Lo peor no es que proclamen nuestras culpas desde sus poderosos aparatos de construir mentiras sino que algunos de nuestros compatriotas lo asuman y le aporten además el lenguaje de un odio viral extraído de lo más profundo del salvaje que habita en los dominios del resentimiento. No sé cómo alguien que, durante sus años en Cuba recibió los beneficios de una salud pública y una educación gratuitas y universales, cierre los ojos y embista con furia. No tiene sentido que personas que no padecieron hambre ni apagones durante un largo período, expresen en una plataforma pública, ante las amenazas de invasión inminente: “Les queda poco comunistas hijos de putas, son 67 años de miseria y de familias fracturadas por culpa de una familia en el poder, pero hoy se encendió el reloj que va a traer la libertad para todos”. La espada de Damocles de un formulario I-220-A, con peligro de deportación sobre muchas cabezas, ha desatado un activismo feroz, tal vez para ofrecerlo como moneda de cambio para su aceptación en “el paraíso”.

No siquiera el desparpajo brutal con que desde el imperio proclaman —con toda la “legalidad intramuros” que los ampara— sus intenciones de destruirnos y arrasarnos, frena a quienes niegan la existencia del bloqueo y atribuyen las miserias que vivimos a un “gobierno fallido”. Así de bien andamos con la lógica: las mentiras son verdades en el reino de las resucitadas doctrinas goebbelianas. 

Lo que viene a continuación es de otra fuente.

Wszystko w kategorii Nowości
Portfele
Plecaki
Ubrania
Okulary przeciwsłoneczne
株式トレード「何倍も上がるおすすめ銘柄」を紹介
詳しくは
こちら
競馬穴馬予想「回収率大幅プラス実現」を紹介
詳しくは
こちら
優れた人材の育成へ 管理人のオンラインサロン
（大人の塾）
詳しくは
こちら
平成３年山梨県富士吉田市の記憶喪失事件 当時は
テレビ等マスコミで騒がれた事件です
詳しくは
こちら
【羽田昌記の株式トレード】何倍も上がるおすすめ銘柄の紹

“No somos culpables de nada, somos víctimas, y esa certeza es la que nos trasfunde fuerza y coraje para defender los sueños de un mundo y un país mejores, que siguen siendo posibles”.

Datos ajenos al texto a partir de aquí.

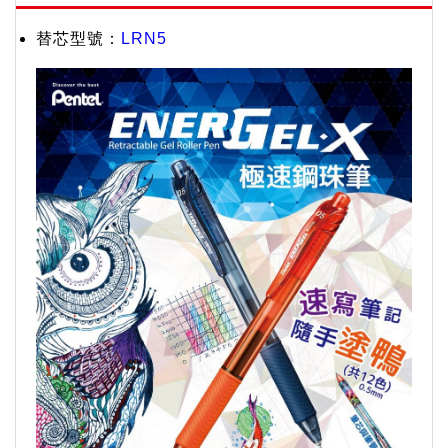
替芯型號：
LRN5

Hacerle creer a un puñado de inmigrantes o exiliados que son una élite de abanderados de las doctrinas iluministas que guiaron a la humanidad de la revolución francesa a acá, no se diferencia mucho de la idea de raza superior que los fascistas lograron inocular en el espíritu del culto pueblo alemán. Tal falacia les dio carta blanca para cometer los crímenes que bien conocemos. Lo que ahora mismo hacen en Gaza e Irán, que antes hicieron en Libia, Irak, Panamá, Somalia y muchas otras naciones de una amplísima lista, no se diferencia mucho de lo que hicieron los iluminados hijos del III Reich con los judíos y los pueblos no arios. Algo así nos están avisando que harán con nosotros.

Sepan los que un día fueron nuestros amigos y hermanos –los de sangre y los de espíritu– que quienes decidimos quedarnos a vivir en Cuba con el objetivo de hacer del nuestro un país donde se concreten los más altos ideales humanos, no amenazamos a nadie; que solo deseamos la paz para construir, con el gobierno que decida el pueblo, la prosperidad que merecemos. No sigan celebrando nuestra destrucción, no nos presenten como culpables, recuperen el abrazo perdido en los sucios laberintos de la manipulación, acudan a la lógica, a la presunción de inocencia, piensen con serenidad y verdadera valentía. No somos culpables de nada, somos víctimas, y esa certeza es la que nos trasfunde fuerza y coraje para defender los sueños de un mundo y un país mejores, que siguen siendo posibles.